While rookie Patrick Queen just edged out the veteran linebacker for the team lead in total tackles, Fort was active and impactful on two of the three phases, not just on defense. The former journeyman linebacker is one of the better special teams players in the league and he showed just why that is when he not only snuffed out a fake punt play by the Browns in the first quarter but forced a fumble on the play by delivering a crushing blow on Cleveland punter Jamie Gillian with perfect form tackle.

On defense, Fort was just as active and just as tenacious in his pursuit of the ball. All six of his tackles were solo takedowns where he could be seen securing the tackle first and foremost and then proceeding to try to punch the ball out. While he didn’t force another fumble, he did recover the fumble that Queen dislodged from the grasps of Chubb late in the third quarter.

Marlon Humphrey and Marcus Peters locked down Odell Beckham Jr and Jarvis Landry

The Ravens have one of the most loaded rosters in the league with star-studded casts on both sides of the ball and on Sunday their two First-Team All-Pro corners arguably shined the brightest by neutralizing the Browns dynamic Pro Bowl receiver duo. They were already in the running for the top corner tandem in the league but after limiting Beckham and Landry to a combined eight catches for 83 yards on 16 targets in the season opener, their case virtually ironclad. 

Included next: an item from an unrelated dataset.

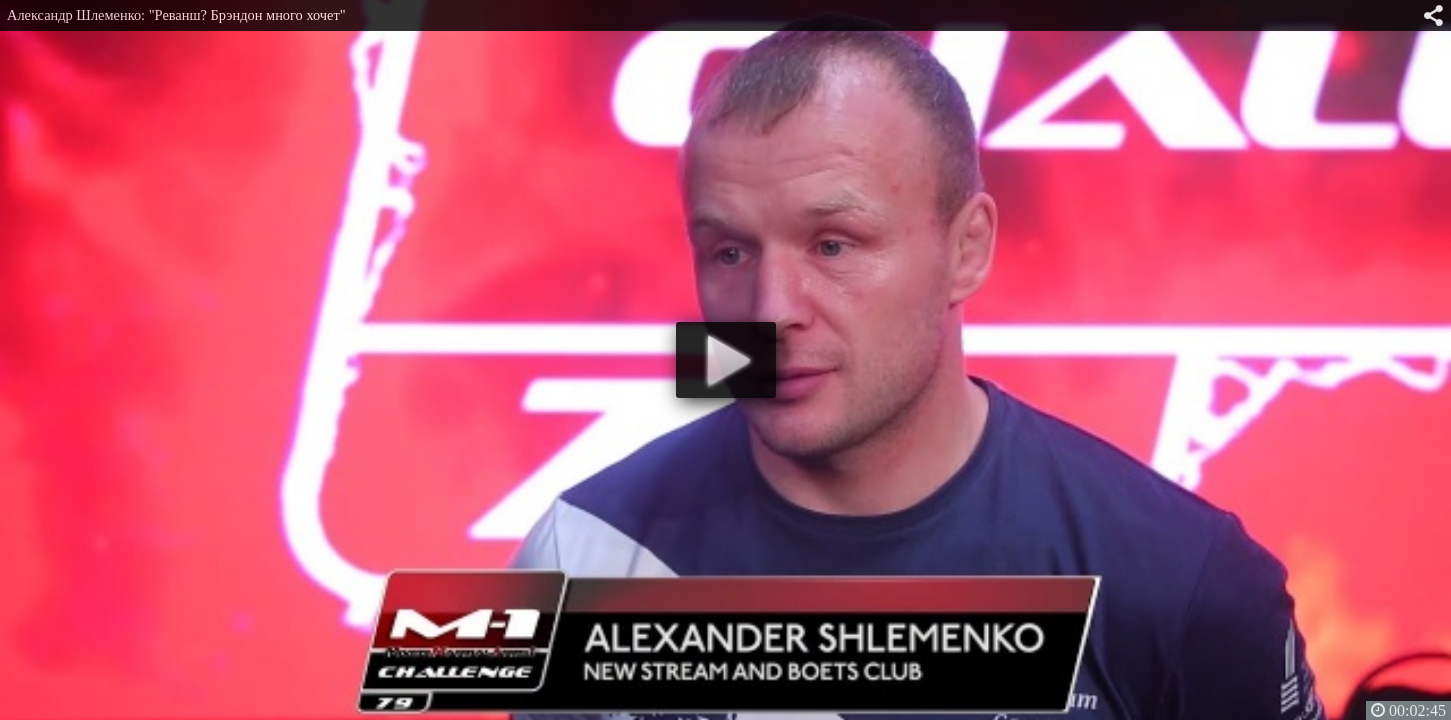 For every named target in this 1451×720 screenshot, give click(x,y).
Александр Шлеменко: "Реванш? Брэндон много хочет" (176, 15) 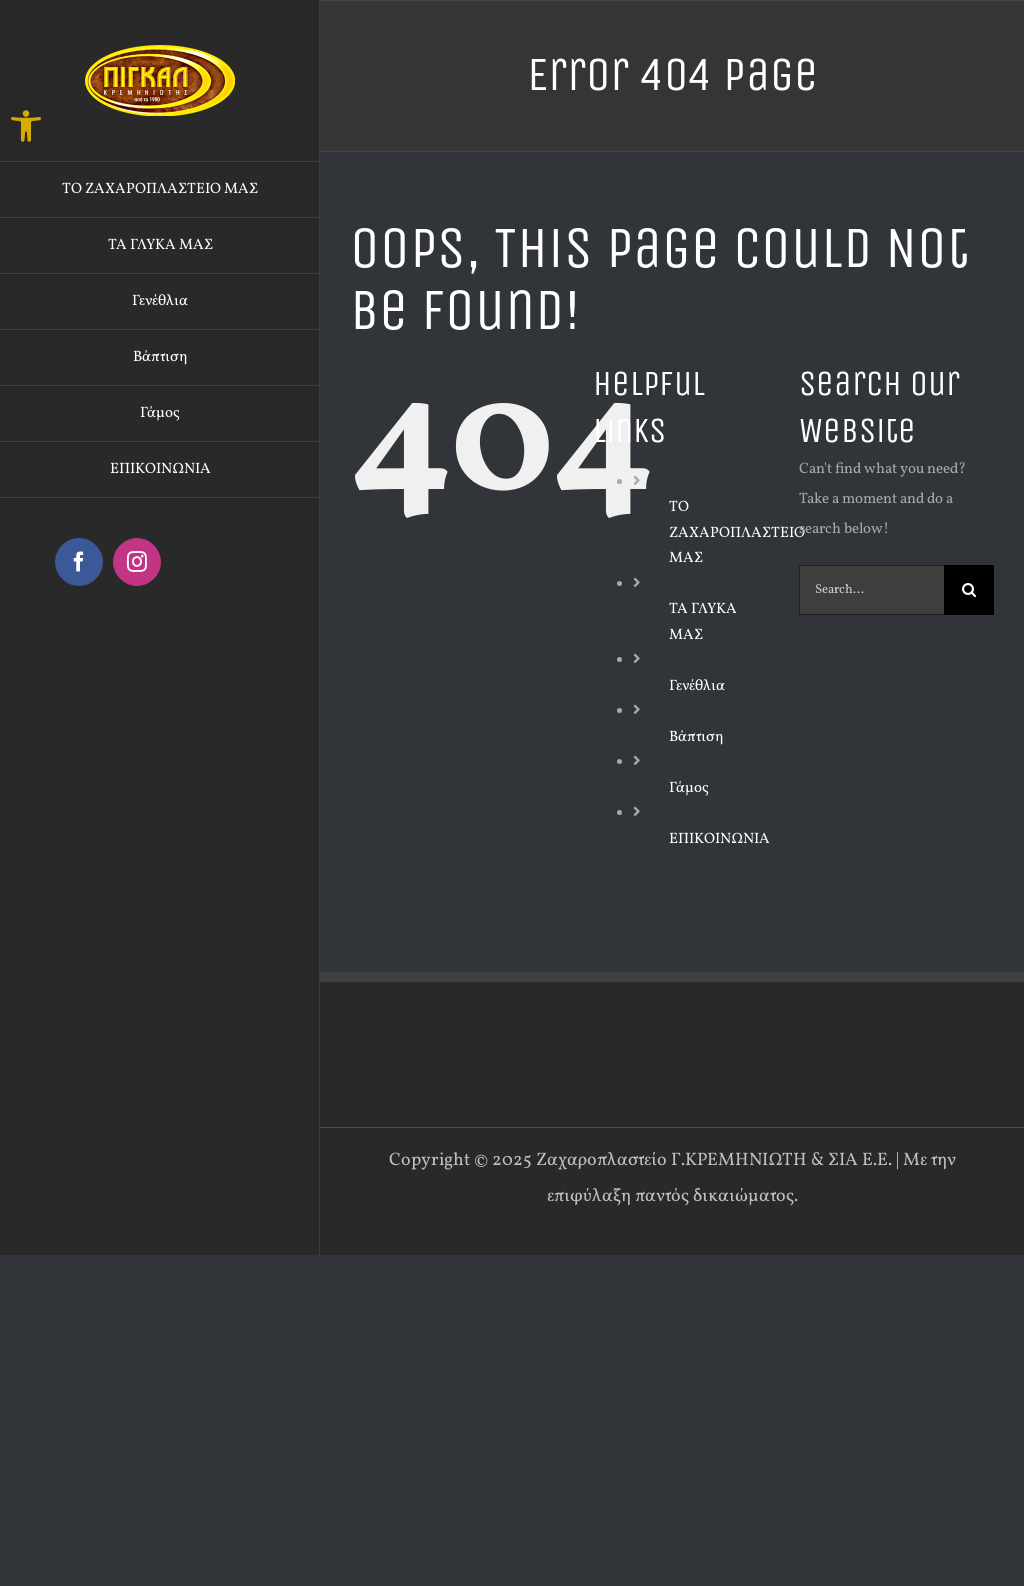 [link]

“We kept the receivers pretty much under control, which was big because we know how good those guys are,” Harbaugh said. “Just a few plays in there, here and there. So, I was happy with that. We also know we can really improve and get so much better.”

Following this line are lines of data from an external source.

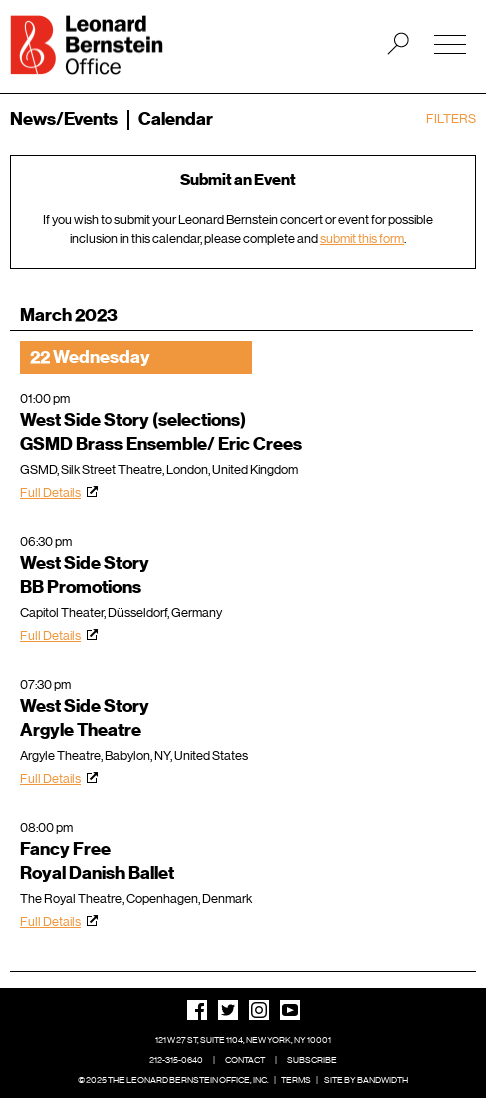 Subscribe (312, 1060)
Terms (296, 1080)
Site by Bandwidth (366, 1080)
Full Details (50, 492)
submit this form (362, 238)
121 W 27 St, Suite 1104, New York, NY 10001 (243, 1040)
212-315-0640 (176, 1060)
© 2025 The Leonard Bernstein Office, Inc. (173, 1080)
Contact (245, 1060)
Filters (451, 118) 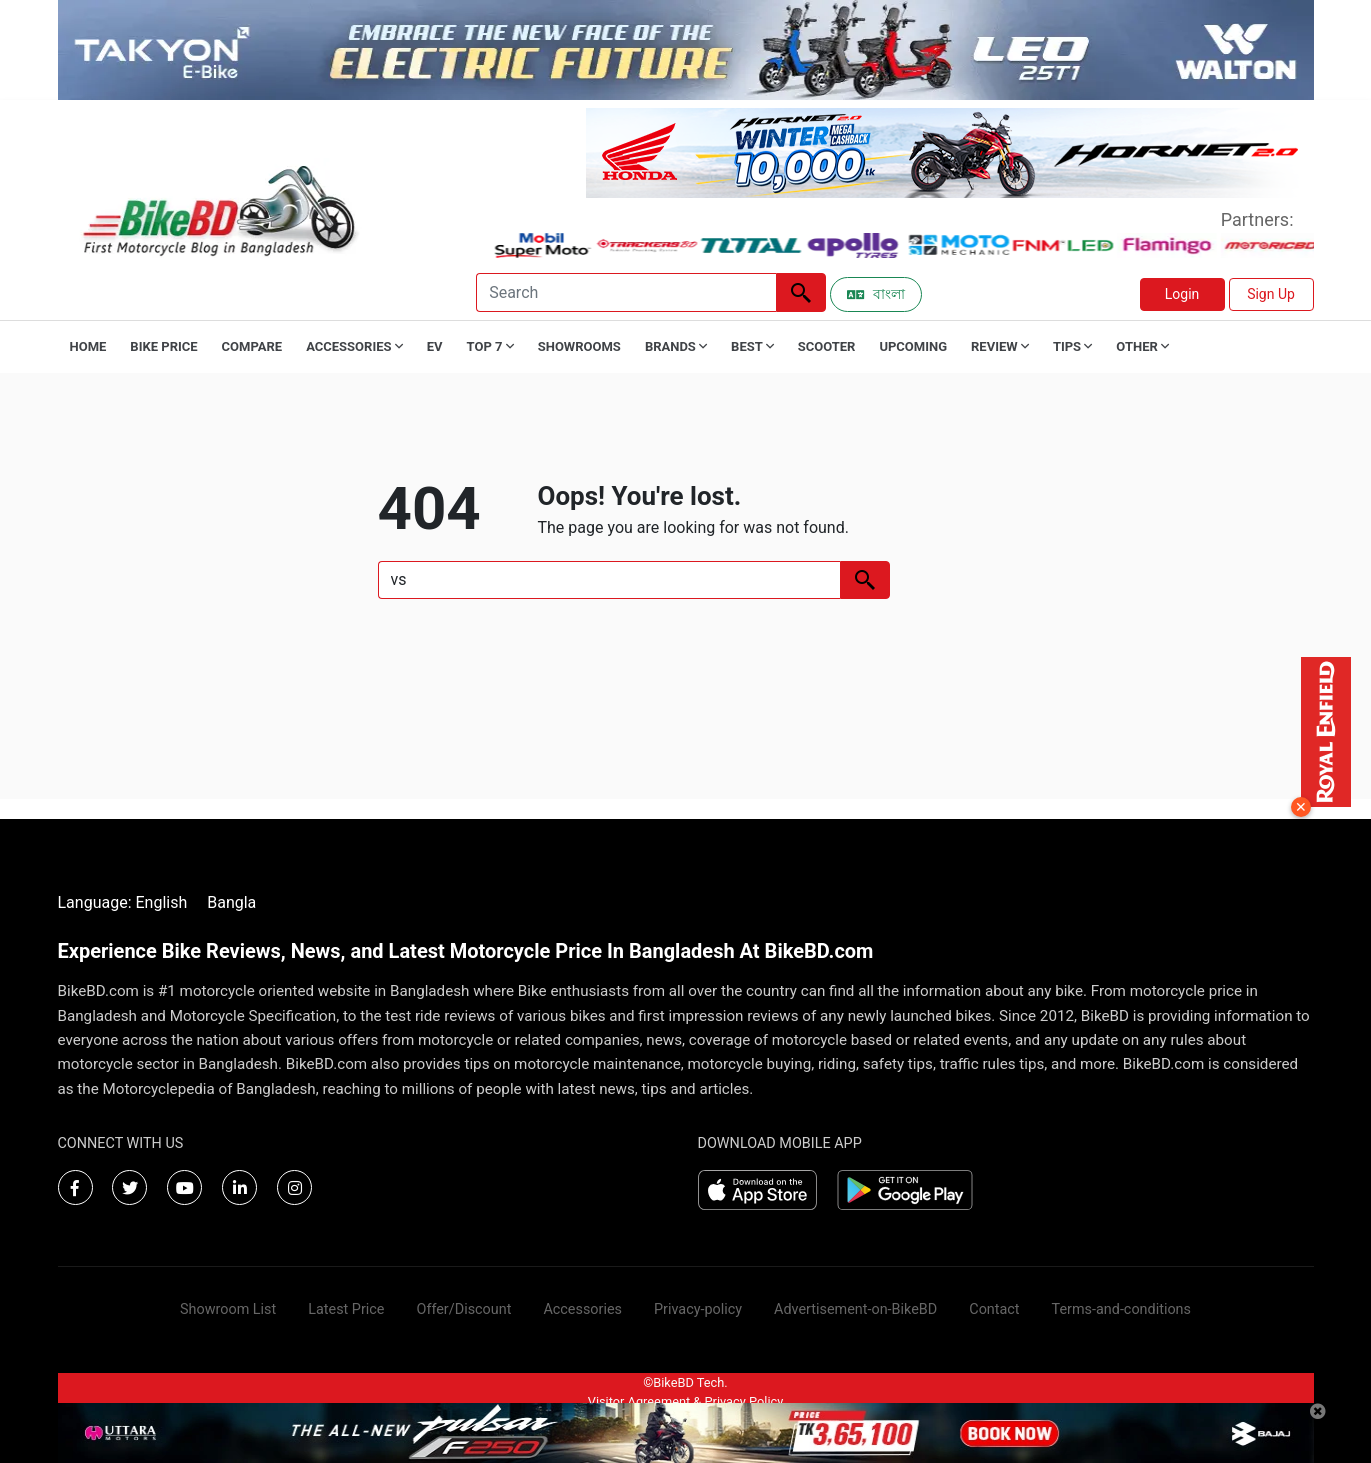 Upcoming (913, 346)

Offense is more balanced and can score quickly

Last season the Ravens’ recipe for success was outrushing their opponents by a country mile and dominating time of possession. When the Browns came to town last year in Week Four, they flipped the script on them and outgained Baltimore 193 to 173 and won the time of possession battle. This time around, Cleveland once again outgained the Ravens on the ground 138 to 107 and held the ball longer than their host except the results were much different.

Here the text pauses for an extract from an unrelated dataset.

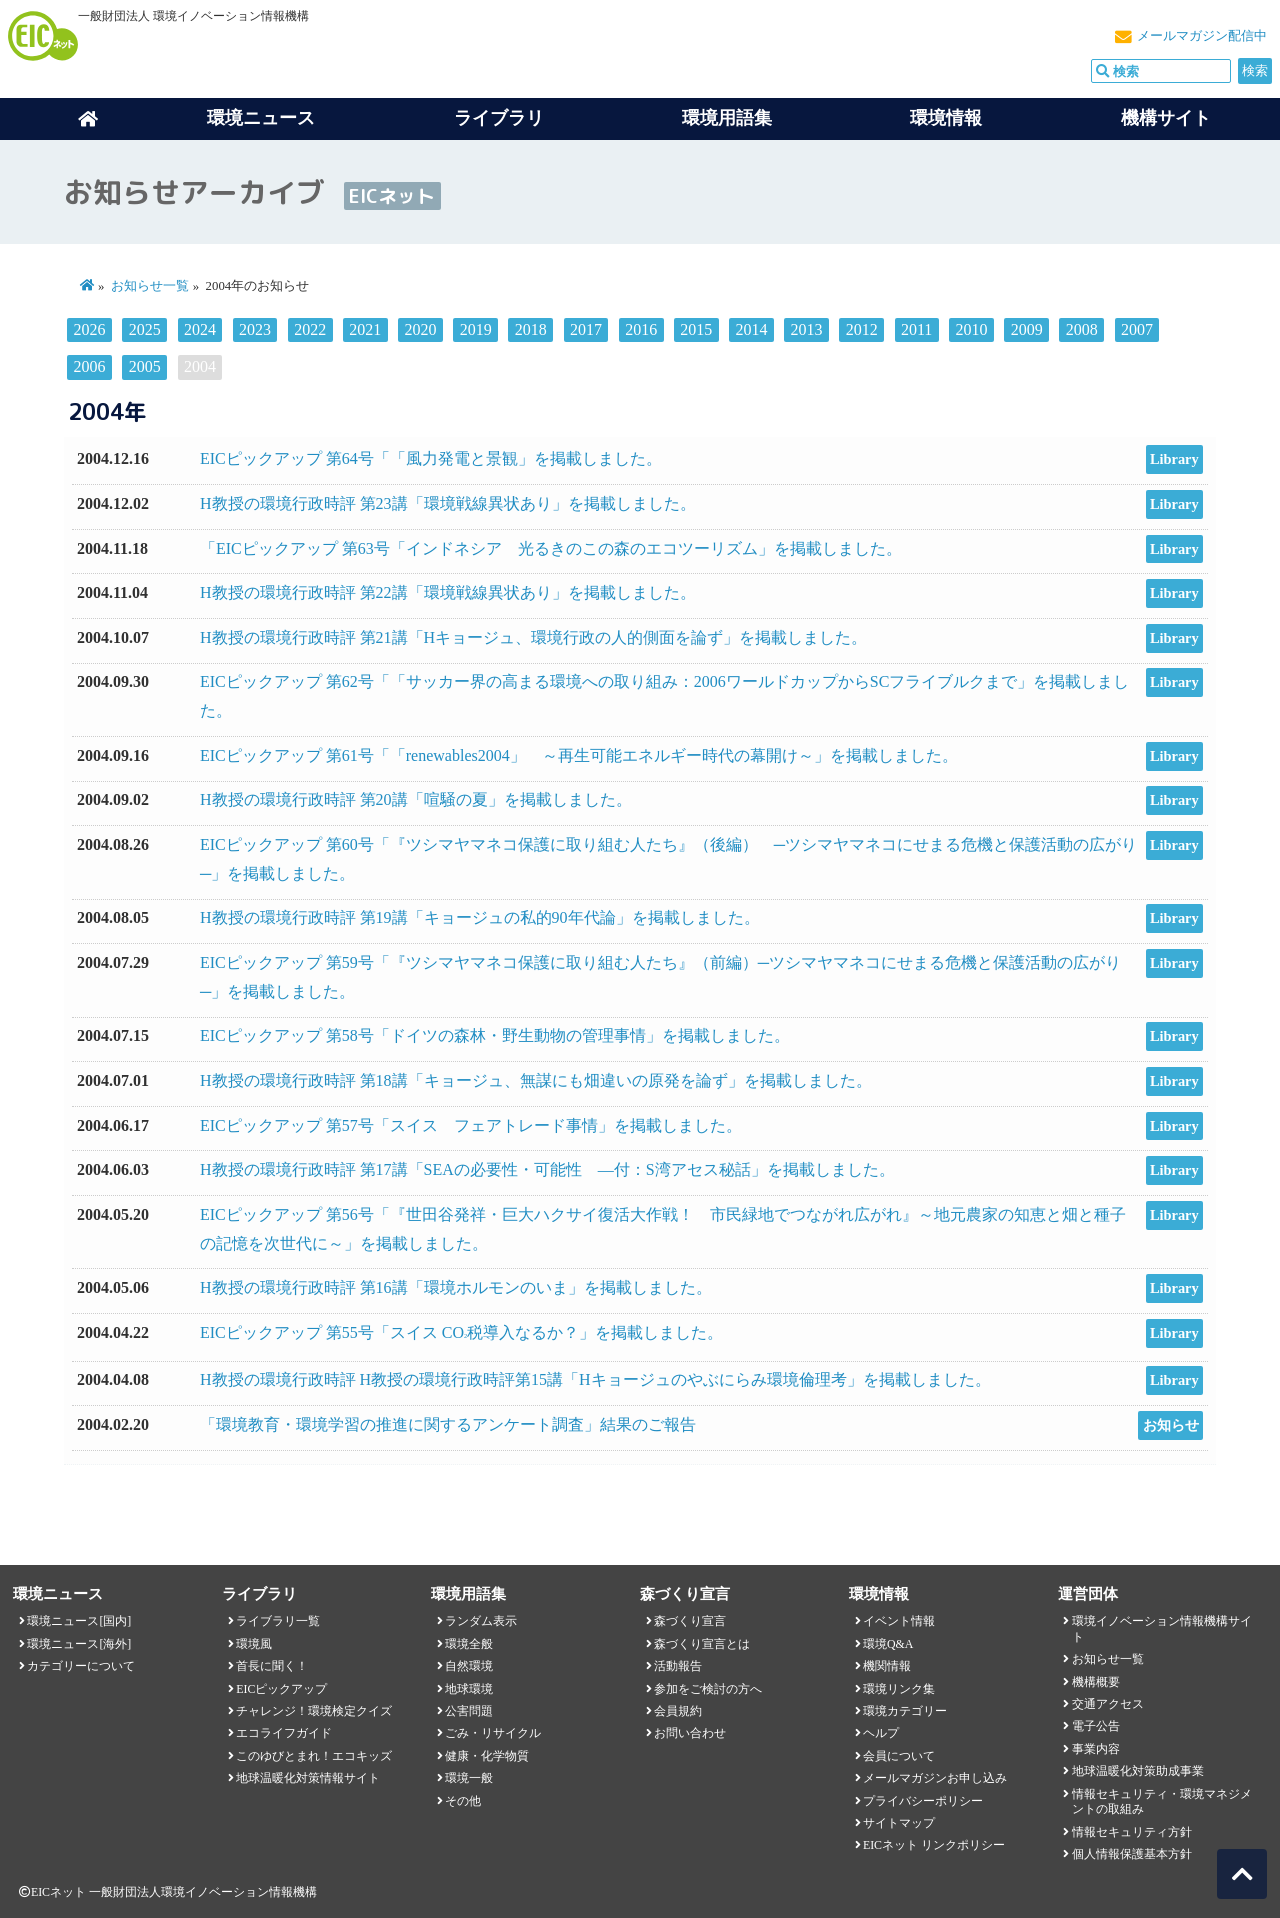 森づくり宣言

The main reason that the Ravens were the ones winning a lopsided affair and not the other way around was that their offense was much more efficient and way more balanced. Instead of looking like the same rugged rushing team that set the single-season rushing record in 2019, Baltimore resembled a more modern offense that did most of their damage through the air and kept the defense honest with a healthy dose of rushing attempts.

On the day the Ravens actually ran 30 rushing plays to 26 passing plays yet Jackson’s passing performance was the story of the day as marched the offense up and down the field for six scoring drives. His two most impressive drives came in the second quarter where he led a 10 play drive that covered nearly the entire length of the field (99-yards) and capped off with one of Dobbins’ two touchdowns on the day and the other came just before halftime where he led a perfectly executed two-minute in offense in 35 seconds covering 69 yards in seven plays and ended with one of Andrews’ two scores on the day to take a three-possession lead into the break.

Wide receivers stepped up and made plays

Last season the Ravens passing game flowed through the tight end position with Andrews leading the team in receptions, receiving yards and his 10 touchdowns were not only the most on the team, they were the most by any player at the position. That trend doesn’t appear like it is destined to repeat in 2020 based on Sunday’s target share. Of Jackson’s 25 attempts, 16 went to receivers compared to nine to tight ends, one went to fullback Patrick Ricard and none went to the running backs.

Jackson got his wide receivers much more involved in the passing game and they rewarded his confidence in him by making plays when presented with opportunities to do so. Outside of Brown who was already mention above, Snead had a strong day hauling in all four of his targets for 64 yards and a score, second-year wideout Miles Boykin caught three of the four passes thrown to him for 37 yards and rookie Devin Duvernay gained 12 yards on his lone reception. Each of them picked up at least one or more first downs when targeted and will only get more involved as the season goes on and Jackson continues to progress as a passer.